- Genre: Documentary
- Presented by: Timothy West; Prunella Scales; Gyles Brandreth; Sheila Hancock;
- Country of origin: United Kingdom
- Original language: English
- No. of series: 12
- No. of episodes: 39

Production
- Running time: 48 minutes

Original release
- Network: Channel 4
- Release: 10 March 2014 – 22 March 2021

= Great Canal Journeys =

2014–2021 British television series

Great Canal Journeys is a British television series in which a pair of presenters take canal barge and narrowboat trips in the United Kingdom, Europe, India and Egypt.

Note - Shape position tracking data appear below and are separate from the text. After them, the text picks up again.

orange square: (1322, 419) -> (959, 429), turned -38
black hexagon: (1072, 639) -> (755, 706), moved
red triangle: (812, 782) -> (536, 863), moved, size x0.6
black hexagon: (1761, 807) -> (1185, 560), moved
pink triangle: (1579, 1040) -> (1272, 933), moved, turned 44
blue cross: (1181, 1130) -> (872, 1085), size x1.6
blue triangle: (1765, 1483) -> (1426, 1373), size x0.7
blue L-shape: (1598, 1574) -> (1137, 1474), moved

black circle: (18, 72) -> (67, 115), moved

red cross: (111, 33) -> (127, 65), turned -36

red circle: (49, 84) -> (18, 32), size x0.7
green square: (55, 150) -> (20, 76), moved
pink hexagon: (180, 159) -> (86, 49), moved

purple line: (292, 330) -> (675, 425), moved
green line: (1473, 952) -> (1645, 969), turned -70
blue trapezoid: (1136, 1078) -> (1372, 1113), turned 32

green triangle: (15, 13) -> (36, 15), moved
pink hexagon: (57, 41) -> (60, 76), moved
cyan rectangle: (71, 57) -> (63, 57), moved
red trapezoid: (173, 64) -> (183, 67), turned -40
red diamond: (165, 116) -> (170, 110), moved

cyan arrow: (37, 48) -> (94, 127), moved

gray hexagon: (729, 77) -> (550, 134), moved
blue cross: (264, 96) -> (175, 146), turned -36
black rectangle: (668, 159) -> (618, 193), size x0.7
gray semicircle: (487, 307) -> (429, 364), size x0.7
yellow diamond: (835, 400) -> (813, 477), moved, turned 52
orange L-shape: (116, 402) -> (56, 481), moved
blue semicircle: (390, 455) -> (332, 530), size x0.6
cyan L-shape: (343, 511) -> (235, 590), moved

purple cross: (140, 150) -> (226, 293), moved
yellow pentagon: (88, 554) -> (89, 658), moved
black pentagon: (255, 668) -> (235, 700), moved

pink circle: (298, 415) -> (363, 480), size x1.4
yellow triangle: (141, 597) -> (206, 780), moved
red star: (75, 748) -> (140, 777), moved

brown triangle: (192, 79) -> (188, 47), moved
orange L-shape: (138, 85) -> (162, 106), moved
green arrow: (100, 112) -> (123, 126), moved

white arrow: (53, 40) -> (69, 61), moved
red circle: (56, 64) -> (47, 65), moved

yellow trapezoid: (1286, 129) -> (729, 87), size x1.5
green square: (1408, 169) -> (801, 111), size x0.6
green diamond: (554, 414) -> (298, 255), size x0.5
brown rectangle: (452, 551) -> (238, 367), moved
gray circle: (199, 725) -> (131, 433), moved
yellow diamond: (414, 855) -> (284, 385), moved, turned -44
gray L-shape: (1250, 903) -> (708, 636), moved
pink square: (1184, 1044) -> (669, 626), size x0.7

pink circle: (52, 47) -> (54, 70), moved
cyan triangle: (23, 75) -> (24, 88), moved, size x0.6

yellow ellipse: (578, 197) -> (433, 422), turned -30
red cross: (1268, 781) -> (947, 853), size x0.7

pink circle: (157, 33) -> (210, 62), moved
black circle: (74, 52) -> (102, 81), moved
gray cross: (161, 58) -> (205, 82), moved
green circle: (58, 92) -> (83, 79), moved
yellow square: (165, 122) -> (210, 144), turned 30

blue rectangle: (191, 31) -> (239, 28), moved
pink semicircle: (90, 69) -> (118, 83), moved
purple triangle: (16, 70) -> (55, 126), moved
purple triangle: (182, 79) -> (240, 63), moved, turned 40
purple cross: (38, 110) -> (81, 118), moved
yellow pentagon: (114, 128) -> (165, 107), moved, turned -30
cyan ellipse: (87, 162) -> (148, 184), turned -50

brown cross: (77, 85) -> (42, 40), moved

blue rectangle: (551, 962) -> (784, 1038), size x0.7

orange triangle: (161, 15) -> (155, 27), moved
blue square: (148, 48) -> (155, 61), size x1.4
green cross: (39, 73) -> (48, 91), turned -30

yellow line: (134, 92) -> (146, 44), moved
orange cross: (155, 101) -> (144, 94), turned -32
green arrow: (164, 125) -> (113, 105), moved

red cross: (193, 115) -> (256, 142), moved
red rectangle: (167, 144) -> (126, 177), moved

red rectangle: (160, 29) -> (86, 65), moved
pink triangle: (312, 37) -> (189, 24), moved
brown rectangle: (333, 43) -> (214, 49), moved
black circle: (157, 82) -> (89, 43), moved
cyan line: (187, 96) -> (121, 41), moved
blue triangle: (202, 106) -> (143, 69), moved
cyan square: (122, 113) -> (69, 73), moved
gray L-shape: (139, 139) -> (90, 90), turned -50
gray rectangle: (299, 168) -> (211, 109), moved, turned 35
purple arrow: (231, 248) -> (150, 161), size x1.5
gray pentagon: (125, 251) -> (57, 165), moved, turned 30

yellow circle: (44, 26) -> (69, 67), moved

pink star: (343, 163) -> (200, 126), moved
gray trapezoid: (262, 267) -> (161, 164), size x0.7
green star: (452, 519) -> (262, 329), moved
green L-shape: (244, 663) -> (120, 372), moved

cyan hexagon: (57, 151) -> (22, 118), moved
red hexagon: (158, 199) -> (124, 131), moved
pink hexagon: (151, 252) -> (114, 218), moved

The series was originally aired on More4 before transferring to Channel 4 with Series 2.

The original presenters were husband and wife Timothy West and Prunella Scales. Both were keen narrowboaters and were involved in campaigning to revive the Kennet and Avon Canal. West and Scales both talk frankly about Scales' dementia during the series, which was praised by Alzheimer's Research UK.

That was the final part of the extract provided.